Überblick von Benedikt Müller und Marie Tuil

Beschwert haben sich alle. Zu bürokratisch, hieß es bei den Banken. Zu kompliziert und zu leicht manipulierbar, sagten die Verbraucherschützer. Die 2010 eingeführten Pflichtprotokolle bei Beratungen zu Aktien, Fonds und Wertpapieren haben keinen guten Ruf. Nun will das Bundesfinanzministerium nachbessern.

Was will die Regierung genau ändern?

Von 2017 an sollen die Banken nicht mehr bei jeder Beratung ein Protokoll führen müssen. Nur wenn tatsächlich ein Kauf stattfindet, soll ein Formular Pflicht sein. Darin soll stehen, zu welchem Zweck der Kunde sein Geld anlegen will und zu welchem Risiko er bereit ist. Der Bankmitarbeiter muss dann erklären, warum er dafür genau dieses oder jenes Finanzprodukt empfohlen hat.

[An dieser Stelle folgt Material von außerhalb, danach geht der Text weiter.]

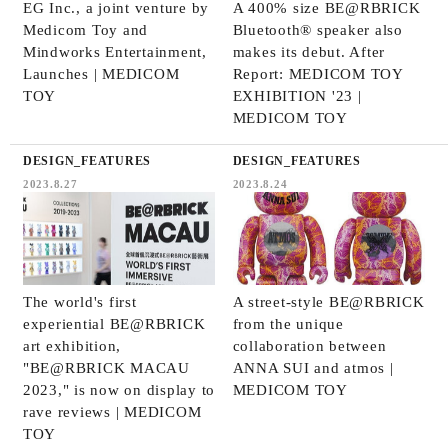
EG Inc., a joint venture by
A 400% size BE@RBRICK
Medicom Toy and
Bluetooth® speaker also
Mindworks Entertainment,
makes its debut. After
Launches | MEDICOM
Report: MEDICOM TOY
TOY
EXHIBITION '23 |
MEDICOM TOY
DESIGN_FEATURES
DESIGN_FEATURES
2023.8.27
2023.8.24
The world's first
A street-style BE@RBRICK
experiential BE@RBRICK
from the unique
art exhibition,
collaboration between
"BE@RBRICK MACAU
ANNA SUI and atmos |
2023," is now on display to
MEDICOM TOY
rave reviews | MEDICOM
TOY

Das neue Formular soll kürzer und prägnanter sein. Außerdem sollen die Banken in Zukunft alle Telefongespräche mit ihren Kunden aufzeichnen, damit der Anleger auch bei dieser Form der Beratung mögliche Fehler nachweisen kann. All diese Änderungen wird das Bundeskabinett wohl im November beschließen.

Was ist bisher schiefgelaufen?

Die Beratungsprotokolle waren eine Reaktion auf die Lehman-Pleite. Sie sollten Privatkunden vor falscher Beratung schützen. Tatsächlich spielten die Protokolle aber den Banken in die Hände: Bei Streitfällen vor Gericht konnten diese dank der Protokolle argumentieren, sie hätten ihre Kunden sehr wohl auf bestimmte Risiken hingewiesen.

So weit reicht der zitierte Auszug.